WellMed - a peer-support group

Medical student Dan tells us more about what he learned as one of the founding members of a peer-support group for mental health.

Man in graduation robes

Dan didn’t always feel well equipped to support his friends when they were experiencing poor mental health, so when the opportunity to turn a group project into an established peer-support group emerged, he knew he had to get involved.

Dan tells us how being a part of WellMed has benefitted him and others.

“WellMed is the only peer-support group for mental health targeted to people in medical school and studying other allied health courses. We wanted to fill a gap in mental health support for students. Our aim was to set up a support network to engage students in the conversation around mental health.

“I’m one of the original founding members. I wanted to get involved to further my own understanding of mental health issues after being in situations with friends of mine where I wasn’t able to be the best friend possible because I didn’t understand their mind-set fully.

I’ve never seen such open, thought-provoking conversations about mental health from such a wide range of people with different expertise anywhere else.

Bringing mental health out of the shadows

“I’ve been involved in many activities, including putting on lectures and setting up a wellbeing space in the Old Medical School. The highlight has to be the “Blether at Black Medicine” events we co-host. This event epitomises what WellMed wanted to achieve by bringing mental health out of the shadows.

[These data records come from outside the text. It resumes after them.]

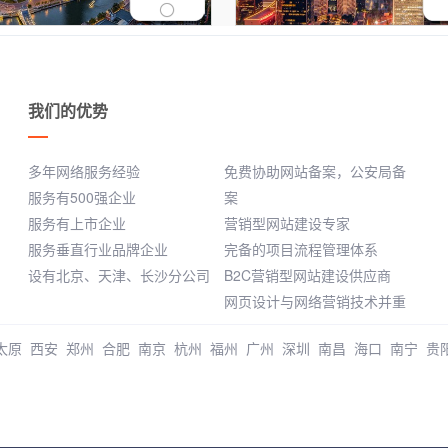
我们的优势
多年网络服务经验
免费协助网站备案，公安局备
服务有500强企业
案
服务有上市企业
营销型网站建设专家
服务垂直行业品牌企业
完备的项目流程管理体系
设有北京、天津、长沙分公司
B2C营销型网站建设供应商
网页设计与网络营销技术并重
太原
西安
郑州
合肥
南京
杭州
福州
广州
深圳
南昌
海口
南宁
贵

“At each of these events there’s a different theme. We have speakers from a range of backgrounds, including clinicians, but a big part of the night is chatting to friends and giving people a reason to leave their flat. I've never seen such open though-provoking conversations about mental health from such a wide range of people with different expertise anywhere else.  What’s particularly useful is having clinicians talk about mental health once you start working because that tends to alleviate some people’s fears.

Making life better

“We ran an online wellbeing course during the pandemic that was very popular. From 250 responses, about 83% of the students who were involved felt an increased sense of belonging within the medical school community. 86% felt supported in their mental health and 64% had increased social and academic confidence. I don’t think it can be understated how incredibly proud it makes me to think WellMed helped even one person, but to think this many people benefitted from our course, and that many more could in the future, is just fantastic.

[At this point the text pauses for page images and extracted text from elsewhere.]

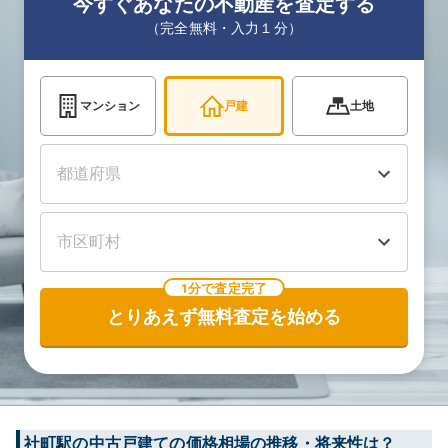
今すぐあなたの不動産を査定する
（完全無料・入力１分）
マンション
戸建
土地
1分で査定完了
とりあえず無料査定を始める
社町
駅の中古戸建ての価格相場の推移・将来性は？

“WellMed has been such an enjoyable project to be a part of. I’ve learned so much already from this group and its members. Medicine has changed recently with an increased focus on assessing the mental health impact of disease and of treatment options. I think WellMed has shown me the personal, on-the-ground side of mental health, the sub-clinical entity that is “bad mental health” and how to better understand and support people in their lives. I feel much better prepared to have these conversations with patients and to do my best to leave them in the best physical and mental shape possible because one without the other really does limit the ability to enjoy your life. After all, that is ultimately what I want for my patients, the longest, best-quality life they can have.”

Dan's inspiration

I draw inspiration from multiple sources. Working with patients exposes you to so many inspirational people and stories and you get to see the strength of some of these people at some of the lowest points in their lives. Being at university means you meet people on a daily basis who are so driven and focussed that it inspires you to improve yourself. It’s easy to look at historical or famous figures and be inspired but, for me, I think it’s the people you meet and the experiences you have that truly inspire you to go on so you can experience more, meet more people and get the most out of life. 

The background

About Dan

Dan is a fith-year medical student at the University of Edinburgh and is co-founder and Lead Treasurer at WellMed.

How WellMed was funded

WellMed received a Student Experience Grant of £2,568, which helped improve the group’s visibility and accessibility online.